HC Deb 23 April 1855 vol 137 cc1625-7
MR. SIDNEY HERBERT

said, he begged to ask a question of the hon. Gentleman the Under Secretary for the War Department, but before doing so it was necessary that he should say a few words in explanation. When the civil hospital was established at Smyrna, great doubts were expressed as to the salubrity of the climate. At that time, however, there was a great pressure for room, and a barrack was offered to the Government by the Turkish Government for hospital purposes. Arrangements were made that that barrack should be immediately taken possession of, but that hospitals constructed of wood should he sent out, so as to; enable the whole of the establishment, before the hot weather set in, to be removed to some other more salubrious locality. He understood that at that hospital, owing to the prevalence of fever, and to the necesity of giving one thousand cubic feet to each patient, it was necessary to reduce the number of patients from 800— the number the hospital was supposed to be capable of containing—to 480. That being the case, it appeared that they had an expensive staff of civil surgeons, with a much smaller number of patients under their care than was intended. He, therefore, begged to ask whether or not wooden hospitals had been sent out, or, if not, whether they were about to be sent out; and if not, whether the intention had been changed with regard to removing the hospital from Smyrna to some other locality supposed to be more salubrious when the hot weather set in.

MR. FREDERICK PEEL

said, he had seen a letter from Dr. Meyer, the head of the civil hospital at Smyrna, written on the 14th of this month, in which he stated that he had reduced the number of patients accommodated in the hospital buildings to 480 or 490. He added that the medical staff under him was capable of treating double that number of sick, and he therefore submitted that the Government should increase the number of sick to 1,000 or 1,200, and that that should be done, not by disusing the hospital building, but by erecting wooden huts in an open space adjoining the building. He (Mr. Peel) could not find that any huts had been sent out from this country for erection at Smyrna; some were on their way to be erected near Constantinople, but, with the application from Dr.
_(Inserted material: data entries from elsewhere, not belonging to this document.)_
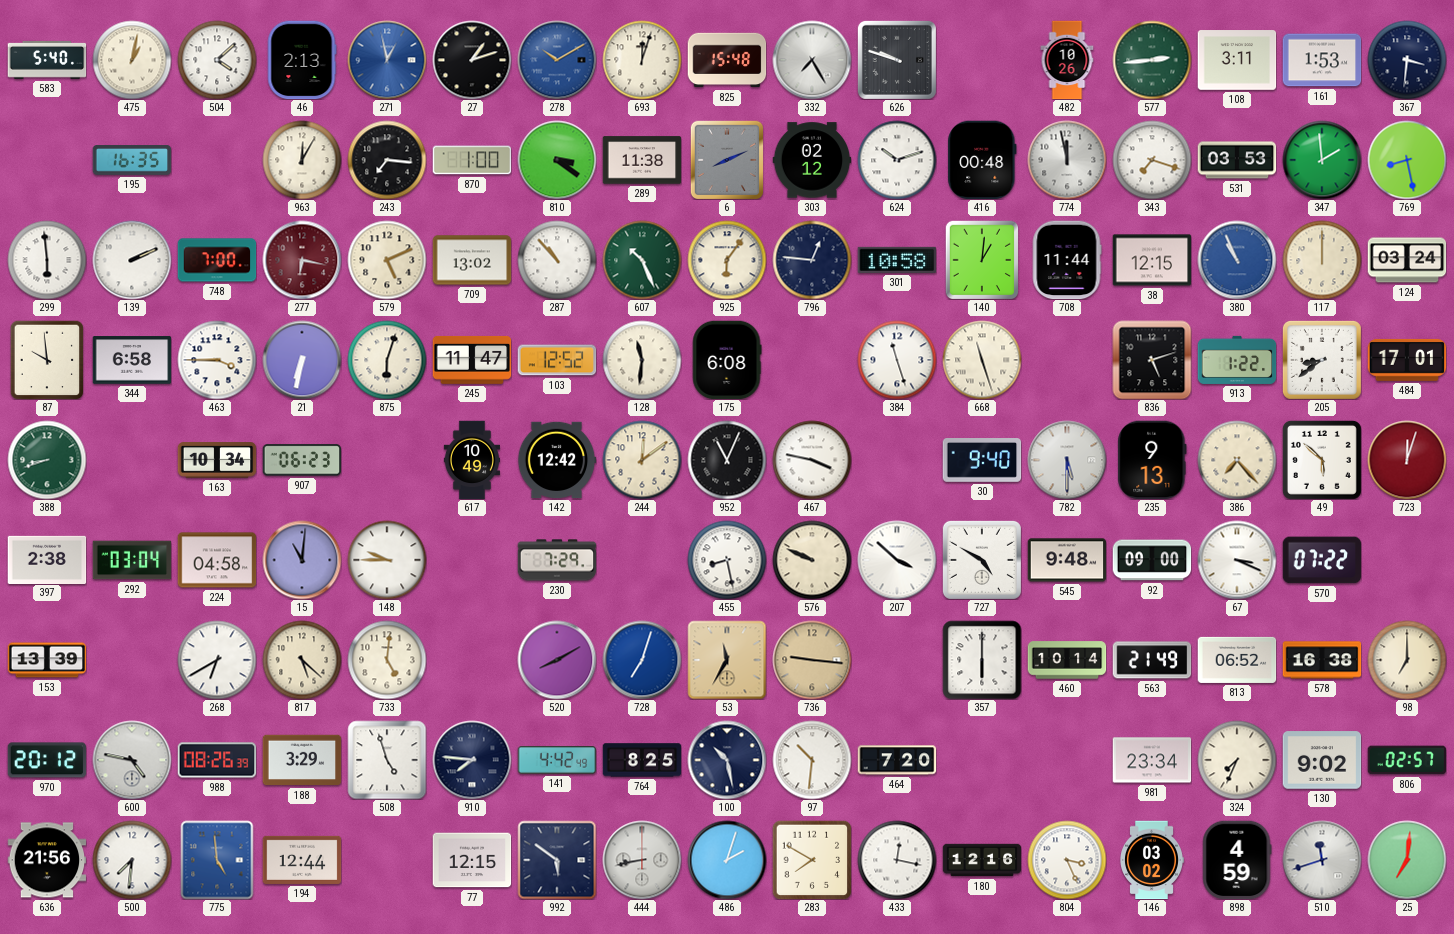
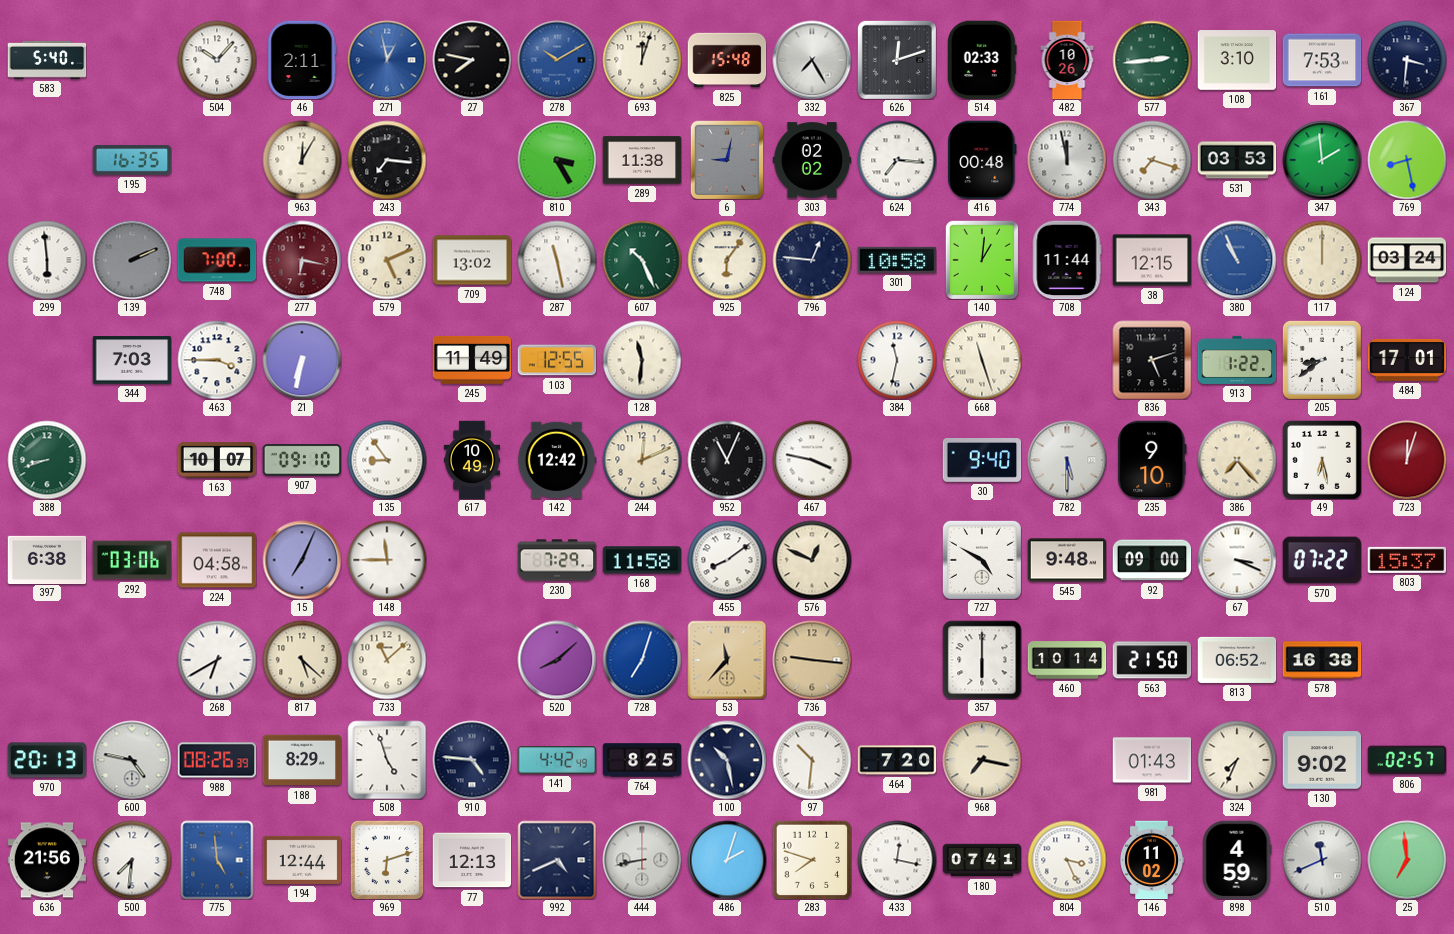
475: 1:02 -> none
504: 4:08 -> 10:07
46: 2:13 -> 2:11
27: 1:12 -> 7:47
626: 9:48 -> 12:12
514: none -> 02:33
108: 3:11 -> 3:10
161: 1:53 -> 7:53
870: 1:00 -> none
810: 3:21 -> 3:25
6: 8:11 -> 9:02
303: 02:12 -> 02:02
624: 10:12 -> 7:16
139 dial: white -> grey
287: 10:53 -> 11:28
87: 9:59 -> none
344: 6:58 -> 7:03
875: 6:03 -> none
245: 11:47 -> 11:49
103: 12:52 -> 12:55
175: 6:08 -> none
384: 11:27 -> 11:32
163: 10:34 -> 10:07
907: 06:23 -> 09:10
135: none -> 8:54
244: 12:09 -> 12:11
235: 9:13 -> 9:10
49: 5:52 -> 6:28
397: 2:38 -> 6:38
292: 03:04 -> 03:06
15: 11:01 -> 7:04
148: 9:45 -> 11:45
168: none -> 11:58
455: 8:28 -> 8:09
576: 9:49 -> 12:49
207: 3:52 -> none
803: none -> 15:37
153: 13:39 -> none
733: 5:01 -> 11:08
520: 8:10 -> 8:08
53: 11:35 -> 11:37
563: 21:49 -> 21:50
98: 7:00 -> none
970: 20:12 -> 20:13
188: 3:29 -> 8:29
910: 7:46 -> 4:46
968: none -> 7:17
981: 23:34 -> 01:43
969: none -> 6:12
77: 12:15 -> 12:13
992: 5:51 -> 4:41
283: 7:50 -> 7:48
180: 12:16 -> 07:41
146: 03:02 -> 11:02
510: 11:42 -> 11:41
25: 7:01 -> 6:59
Meyer before them, he thought a number of huts should be sent out, so as to enable him to increase the number of patients to the amount specified, namely, 1,000 or 1,200. So far as Dr. Meyer's report went, the hospital appeared to have been progressing very favourably, and in a private letter, received that day, he stated that the average statistical results were quite as good as in any other hospital in the East.

MR. LAYARD

said, he desired to know whether accounts had been received that fever had already broken out in the lower wards of the hospital at Smyrna, and that all the patients had been removed from those wards?

MR. FREDERICK PEEL

said, he must beg to sate in reply, that Dr. Meyer had removed all the patients from the ground floor of the hospital, and moved them to the first or second floor. Perhaps the question would be best answered by reading an extract from the letter of Dr. Meyer, dated the 7th of April. In that letter he made the following statement:— The general state of those in hospital is improving daily. The number of fever cases is diminishing, also the number of deaths, there having been only two last week. The orderlies have hitherto been sleeping in the sick wards, and many have in consequence been attacked with fever; they are now being moved into rooms appropriated to the attendants on the ground floor, so that I confidently expect that this evil will be diminished. I have no misgivings with regard to the climate; if not over-crowded, the sick would do well here.